Please set down the data again exactly, minus the pictures.

◆ Given data
= = = = = = =
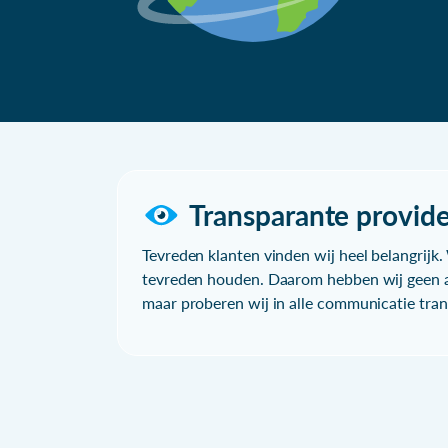
Transparante provide
Tevreden klanten vinden wij heel belangrijk. 
tevreden houden. Daarom hebben wij geen a
maar proberen wij in alle communicatie trans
= = = = = = =
◆ Response to this exercise
Transparante provide
Tevreden klanten vinden wij heel belangrijk. 
tevreden houden. Daarom hebben wij geen a
maar proberen wij in alle communicatie trans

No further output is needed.